A set is a collection of unique data. That is, elements of a set cannot be repeated.
NumPy set operations perform mathematical set operations on arrays like union, intersection, difference, and symmetric difference.
Set Union Operation in NumPy
The union of two sets A and B include all the elements of set A and B.
In NumPy, we use the np.union1d()
function to perform the set union operation in an array. For example,
import numpy as np
A = np.array([1, 3, 5])
B = np.array([0, 2, 3])
# union of two arrays
result = np.union1d(A, B)
print(result)
# Output: [0 1 2 3 5]
In this example, we have used the np.union1d(A, B)
function to compute the union of two arrays: A and B.
Here, the function returns unique elements from both arrays.
Note: np.union1d(A,B)
is equivalent to A ⋃ B
set operation.
Set Intersection Operation in NumPy
The intersection of two sets A and B include the common elements between set A and B.
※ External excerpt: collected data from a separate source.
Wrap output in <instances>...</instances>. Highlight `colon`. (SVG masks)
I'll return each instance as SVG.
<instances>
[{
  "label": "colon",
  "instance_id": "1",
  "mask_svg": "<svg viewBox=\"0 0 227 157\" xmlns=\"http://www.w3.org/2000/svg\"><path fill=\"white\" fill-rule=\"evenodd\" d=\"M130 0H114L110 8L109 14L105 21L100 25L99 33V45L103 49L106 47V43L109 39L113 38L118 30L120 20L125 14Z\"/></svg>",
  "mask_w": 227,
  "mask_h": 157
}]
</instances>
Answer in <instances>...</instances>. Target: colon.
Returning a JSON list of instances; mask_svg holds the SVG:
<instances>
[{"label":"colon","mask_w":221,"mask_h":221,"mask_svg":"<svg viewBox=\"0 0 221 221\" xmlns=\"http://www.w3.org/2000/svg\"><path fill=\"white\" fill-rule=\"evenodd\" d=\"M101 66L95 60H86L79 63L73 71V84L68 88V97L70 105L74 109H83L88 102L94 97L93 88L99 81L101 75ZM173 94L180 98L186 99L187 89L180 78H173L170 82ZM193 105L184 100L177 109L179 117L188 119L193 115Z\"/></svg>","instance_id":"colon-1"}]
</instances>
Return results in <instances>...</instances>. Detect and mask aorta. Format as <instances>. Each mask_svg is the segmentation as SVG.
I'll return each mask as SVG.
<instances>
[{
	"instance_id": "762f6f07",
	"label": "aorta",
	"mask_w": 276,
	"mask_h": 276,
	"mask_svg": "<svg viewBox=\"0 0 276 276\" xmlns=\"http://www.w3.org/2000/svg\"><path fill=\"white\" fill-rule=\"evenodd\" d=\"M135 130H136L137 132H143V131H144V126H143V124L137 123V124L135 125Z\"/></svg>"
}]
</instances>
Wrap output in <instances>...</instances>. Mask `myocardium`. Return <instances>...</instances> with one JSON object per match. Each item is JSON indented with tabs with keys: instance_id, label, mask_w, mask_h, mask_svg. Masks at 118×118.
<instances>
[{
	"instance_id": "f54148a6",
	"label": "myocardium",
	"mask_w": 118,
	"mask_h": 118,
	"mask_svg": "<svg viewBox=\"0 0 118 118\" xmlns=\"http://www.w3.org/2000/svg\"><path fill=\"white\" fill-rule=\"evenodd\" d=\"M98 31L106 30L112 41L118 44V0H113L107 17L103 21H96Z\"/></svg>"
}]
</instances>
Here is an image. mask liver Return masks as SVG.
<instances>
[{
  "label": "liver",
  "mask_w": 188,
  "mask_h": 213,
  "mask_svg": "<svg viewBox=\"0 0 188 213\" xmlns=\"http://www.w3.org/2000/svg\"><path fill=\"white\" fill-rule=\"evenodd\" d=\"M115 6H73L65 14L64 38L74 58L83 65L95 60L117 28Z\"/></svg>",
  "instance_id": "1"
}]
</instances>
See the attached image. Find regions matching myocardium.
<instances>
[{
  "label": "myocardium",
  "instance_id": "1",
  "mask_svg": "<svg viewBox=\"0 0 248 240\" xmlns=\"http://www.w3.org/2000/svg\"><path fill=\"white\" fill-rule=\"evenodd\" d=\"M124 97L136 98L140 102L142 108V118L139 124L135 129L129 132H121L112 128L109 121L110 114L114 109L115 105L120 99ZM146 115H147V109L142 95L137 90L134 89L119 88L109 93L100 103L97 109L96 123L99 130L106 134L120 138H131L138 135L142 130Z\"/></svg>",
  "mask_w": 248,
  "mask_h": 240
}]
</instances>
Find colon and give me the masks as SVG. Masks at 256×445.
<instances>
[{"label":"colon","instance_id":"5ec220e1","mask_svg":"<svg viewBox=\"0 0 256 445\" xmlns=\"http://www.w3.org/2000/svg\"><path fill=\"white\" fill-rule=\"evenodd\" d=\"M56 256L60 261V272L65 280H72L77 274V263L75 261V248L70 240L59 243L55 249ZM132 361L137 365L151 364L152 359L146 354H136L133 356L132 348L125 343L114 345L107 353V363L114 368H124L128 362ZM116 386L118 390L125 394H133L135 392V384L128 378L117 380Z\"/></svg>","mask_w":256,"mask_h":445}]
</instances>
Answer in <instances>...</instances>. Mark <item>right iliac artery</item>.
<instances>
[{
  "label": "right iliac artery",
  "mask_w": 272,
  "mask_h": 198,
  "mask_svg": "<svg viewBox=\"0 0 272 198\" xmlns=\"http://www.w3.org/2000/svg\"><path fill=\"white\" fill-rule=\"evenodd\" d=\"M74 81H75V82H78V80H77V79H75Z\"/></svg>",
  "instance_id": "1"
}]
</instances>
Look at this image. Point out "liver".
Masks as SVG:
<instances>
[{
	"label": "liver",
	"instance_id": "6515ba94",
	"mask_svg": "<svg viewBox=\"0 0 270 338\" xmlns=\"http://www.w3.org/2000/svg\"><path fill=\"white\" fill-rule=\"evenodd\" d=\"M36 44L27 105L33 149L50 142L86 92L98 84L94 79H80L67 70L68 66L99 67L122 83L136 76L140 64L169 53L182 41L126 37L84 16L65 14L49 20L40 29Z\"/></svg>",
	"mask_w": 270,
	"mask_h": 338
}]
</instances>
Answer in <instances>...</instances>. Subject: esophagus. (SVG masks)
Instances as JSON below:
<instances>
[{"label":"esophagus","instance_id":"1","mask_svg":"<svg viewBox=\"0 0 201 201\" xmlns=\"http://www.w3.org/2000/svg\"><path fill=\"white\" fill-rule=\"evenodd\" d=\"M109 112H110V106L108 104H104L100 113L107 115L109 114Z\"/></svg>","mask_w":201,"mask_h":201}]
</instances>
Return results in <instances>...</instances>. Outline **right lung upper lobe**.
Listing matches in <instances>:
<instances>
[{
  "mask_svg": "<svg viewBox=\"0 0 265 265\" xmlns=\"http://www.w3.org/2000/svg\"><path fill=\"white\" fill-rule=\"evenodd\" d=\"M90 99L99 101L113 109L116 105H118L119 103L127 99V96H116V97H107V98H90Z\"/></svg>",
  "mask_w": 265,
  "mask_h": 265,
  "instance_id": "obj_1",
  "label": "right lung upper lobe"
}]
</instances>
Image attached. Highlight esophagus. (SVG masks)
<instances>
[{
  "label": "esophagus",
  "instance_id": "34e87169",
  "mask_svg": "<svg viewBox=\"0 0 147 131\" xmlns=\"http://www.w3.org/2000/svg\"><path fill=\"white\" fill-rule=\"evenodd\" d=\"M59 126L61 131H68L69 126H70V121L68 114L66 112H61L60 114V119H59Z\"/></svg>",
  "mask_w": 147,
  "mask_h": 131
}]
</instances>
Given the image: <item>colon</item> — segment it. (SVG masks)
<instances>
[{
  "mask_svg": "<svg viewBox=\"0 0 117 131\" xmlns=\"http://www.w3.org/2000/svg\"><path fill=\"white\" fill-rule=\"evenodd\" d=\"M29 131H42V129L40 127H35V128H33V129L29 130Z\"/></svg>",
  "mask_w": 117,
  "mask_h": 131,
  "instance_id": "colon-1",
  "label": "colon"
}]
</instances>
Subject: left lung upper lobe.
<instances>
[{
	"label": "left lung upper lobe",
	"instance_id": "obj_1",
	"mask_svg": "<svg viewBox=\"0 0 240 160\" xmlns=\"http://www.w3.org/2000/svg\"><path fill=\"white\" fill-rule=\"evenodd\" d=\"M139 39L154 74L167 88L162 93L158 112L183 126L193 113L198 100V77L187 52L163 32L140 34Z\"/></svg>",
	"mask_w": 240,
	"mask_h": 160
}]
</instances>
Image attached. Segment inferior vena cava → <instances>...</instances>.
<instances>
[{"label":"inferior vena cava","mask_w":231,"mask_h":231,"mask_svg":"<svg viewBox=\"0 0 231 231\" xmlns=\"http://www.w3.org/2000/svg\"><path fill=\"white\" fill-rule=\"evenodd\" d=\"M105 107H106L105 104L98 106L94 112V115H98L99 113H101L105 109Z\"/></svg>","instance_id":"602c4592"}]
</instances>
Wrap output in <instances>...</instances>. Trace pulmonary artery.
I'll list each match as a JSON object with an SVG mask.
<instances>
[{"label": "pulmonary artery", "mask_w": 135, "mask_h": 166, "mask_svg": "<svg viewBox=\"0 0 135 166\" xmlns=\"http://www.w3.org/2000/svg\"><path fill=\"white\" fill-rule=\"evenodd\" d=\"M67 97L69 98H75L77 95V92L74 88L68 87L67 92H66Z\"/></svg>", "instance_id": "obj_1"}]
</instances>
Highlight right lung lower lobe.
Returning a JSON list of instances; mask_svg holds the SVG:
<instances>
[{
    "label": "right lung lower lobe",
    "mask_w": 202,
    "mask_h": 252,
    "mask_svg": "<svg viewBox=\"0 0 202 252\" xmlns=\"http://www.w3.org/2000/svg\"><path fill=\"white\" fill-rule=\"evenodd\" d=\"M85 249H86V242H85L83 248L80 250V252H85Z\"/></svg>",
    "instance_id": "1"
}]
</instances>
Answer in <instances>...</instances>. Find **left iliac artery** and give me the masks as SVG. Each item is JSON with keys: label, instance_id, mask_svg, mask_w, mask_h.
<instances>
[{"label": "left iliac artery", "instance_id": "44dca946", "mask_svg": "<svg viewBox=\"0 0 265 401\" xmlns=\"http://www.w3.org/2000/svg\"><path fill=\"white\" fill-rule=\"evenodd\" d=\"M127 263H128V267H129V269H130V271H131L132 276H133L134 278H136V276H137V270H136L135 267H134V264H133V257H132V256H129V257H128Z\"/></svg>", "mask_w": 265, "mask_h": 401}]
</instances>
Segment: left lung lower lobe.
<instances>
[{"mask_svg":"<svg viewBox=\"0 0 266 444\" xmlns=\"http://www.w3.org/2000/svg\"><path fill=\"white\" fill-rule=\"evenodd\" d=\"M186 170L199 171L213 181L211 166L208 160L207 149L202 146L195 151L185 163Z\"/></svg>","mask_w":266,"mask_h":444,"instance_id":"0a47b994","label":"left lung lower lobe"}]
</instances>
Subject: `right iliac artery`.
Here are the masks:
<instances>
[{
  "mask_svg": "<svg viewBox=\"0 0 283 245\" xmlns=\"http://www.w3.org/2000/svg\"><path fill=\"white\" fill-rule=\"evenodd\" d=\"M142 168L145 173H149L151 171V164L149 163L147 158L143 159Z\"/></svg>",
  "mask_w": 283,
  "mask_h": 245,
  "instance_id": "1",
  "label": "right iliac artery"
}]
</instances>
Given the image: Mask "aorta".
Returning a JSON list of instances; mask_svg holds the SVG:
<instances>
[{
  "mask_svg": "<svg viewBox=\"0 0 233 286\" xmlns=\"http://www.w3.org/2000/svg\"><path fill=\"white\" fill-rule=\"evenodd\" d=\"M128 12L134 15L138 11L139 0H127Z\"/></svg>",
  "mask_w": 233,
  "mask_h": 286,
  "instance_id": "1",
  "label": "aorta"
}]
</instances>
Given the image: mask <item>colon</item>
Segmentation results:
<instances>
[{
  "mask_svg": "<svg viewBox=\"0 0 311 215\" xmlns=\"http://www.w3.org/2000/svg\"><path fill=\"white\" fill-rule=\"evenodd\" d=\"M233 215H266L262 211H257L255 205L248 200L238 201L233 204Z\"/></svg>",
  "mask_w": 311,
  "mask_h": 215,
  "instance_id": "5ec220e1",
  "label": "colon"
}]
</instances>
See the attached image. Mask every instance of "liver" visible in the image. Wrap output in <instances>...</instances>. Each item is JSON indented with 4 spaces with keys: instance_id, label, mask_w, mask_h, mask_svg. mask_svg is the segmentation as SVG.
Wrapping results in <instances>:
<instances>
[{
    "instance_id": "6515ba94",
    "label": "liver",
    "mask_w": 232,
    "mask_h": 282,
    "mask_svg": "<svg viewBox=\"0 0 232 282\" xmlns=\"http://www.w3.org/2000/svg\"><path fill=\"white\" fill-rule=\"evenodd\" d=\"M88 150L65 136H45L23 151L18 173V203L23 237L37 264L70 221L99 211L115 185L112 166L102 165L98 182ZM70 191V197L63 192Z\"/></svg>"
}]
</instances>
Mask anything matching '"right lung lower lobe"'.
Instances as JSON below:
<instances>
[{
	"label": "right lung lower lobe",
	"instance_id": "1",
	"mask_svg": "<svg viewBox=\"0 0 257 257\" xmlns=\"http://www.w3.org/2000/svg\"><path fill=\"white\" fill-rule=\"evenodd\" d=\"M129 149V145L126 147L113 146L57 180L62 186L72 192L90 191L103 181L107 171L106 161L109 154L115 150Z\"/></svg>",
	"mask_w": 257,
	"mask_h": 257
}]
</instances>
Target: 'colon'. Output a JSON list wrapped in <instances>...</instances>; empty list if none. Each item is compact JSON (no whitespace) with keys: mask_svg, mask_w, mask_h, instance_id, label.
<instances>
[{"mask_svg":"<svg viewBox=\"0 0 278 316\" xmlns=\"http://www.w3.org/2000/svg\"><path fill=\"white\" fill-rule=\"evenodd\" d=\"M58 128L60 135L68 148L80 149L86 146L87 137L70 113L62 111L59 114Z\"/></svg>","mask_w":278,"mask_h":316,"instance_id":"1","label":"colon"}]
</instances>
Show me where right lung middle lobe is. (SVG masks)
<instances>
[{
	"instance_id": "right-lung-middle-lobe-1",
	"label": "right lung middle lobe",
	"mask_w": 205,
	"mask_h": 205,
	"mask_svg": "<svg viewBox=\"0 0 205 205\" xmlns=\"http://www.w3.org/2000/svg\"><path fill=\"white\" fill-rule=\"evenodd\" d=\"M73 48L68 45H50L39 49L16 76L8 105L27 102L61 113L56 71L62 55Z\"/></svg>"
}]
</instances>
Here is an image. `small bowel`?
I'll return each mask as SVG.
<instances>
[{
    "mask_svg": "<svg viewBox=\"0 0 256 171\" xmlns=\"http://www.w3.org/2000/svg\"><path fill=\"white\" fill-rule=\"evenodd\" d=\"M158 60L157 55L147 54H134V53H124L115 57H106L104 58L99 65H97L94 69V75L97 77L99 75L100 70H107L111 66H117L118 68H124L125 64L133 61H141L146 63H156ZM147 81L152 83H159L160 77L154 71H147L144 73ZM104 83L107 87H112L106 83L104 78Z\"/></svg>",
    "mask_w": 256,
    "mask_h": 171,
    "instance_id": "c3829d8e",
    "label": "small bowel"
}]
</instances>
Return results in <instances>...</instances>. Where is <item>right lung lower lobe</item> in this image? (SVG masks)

We use the np.intersect1d()
function to perform the set intersection operation in an array. For example,
import numpy as np
A = np.array([1, 3, 5])
B = np.array([0, 2, 3])
# intersection of two arrays
result = np.intersect1d(A, B)
print(result)
# Output: [3]
Note: np.intersect1d(A,B)
is equivalent to A ⋂ B
set operation.
Set Difference Operation in NumPy
The difference between two sets A and B include elements of set A that are not present on set B.
We use the np.setdiff1d()
function to perform the difference between two arrays. For example,
import numpy as np
A = np.array([1, 3, 5])
B = np.array([0, 2, 3])
# difference of two arrays
result = np.setdiff1d(A, B)
print(result)
# Output: [1 5]
Note: np.setdiff1d(A,B)
is equivalent to A - B
set operation.
Set Symmetric Difference Operation in NumPy
The symmetric difference between two sets A and B includes all elements of A and B without the common elements.
In NumPy, we use the np.setxor1d()
function to perform symmetric differences between two arrays. For example,
import numpy as np
A = np.array([1, 3, 5])
B = np.array([0, 2, 3])
# symmetric difference of two arrays
result = np.setxor1d(A, B)
print(result)
# Output: [0 1 2 5]
Unique Values From a NumPy Array
To select the unique elements from a NumPy array, we use the np.unique()
function. It returns the sorted unique elements of an array. It can also be used to create a set out of an array.
Let's see an example.
import numpy as np
array1 = np.array([1,1, 2, 2, 4, 7, 7, 3, 5, 2, 5])
# unique values from array1
result = np.unique(array1)
print(result)
# Output: [1 2 3 4 5 7]
Here, the resulting array [1 2 3 4 5 7]
contains only the unique elements of the original array array1.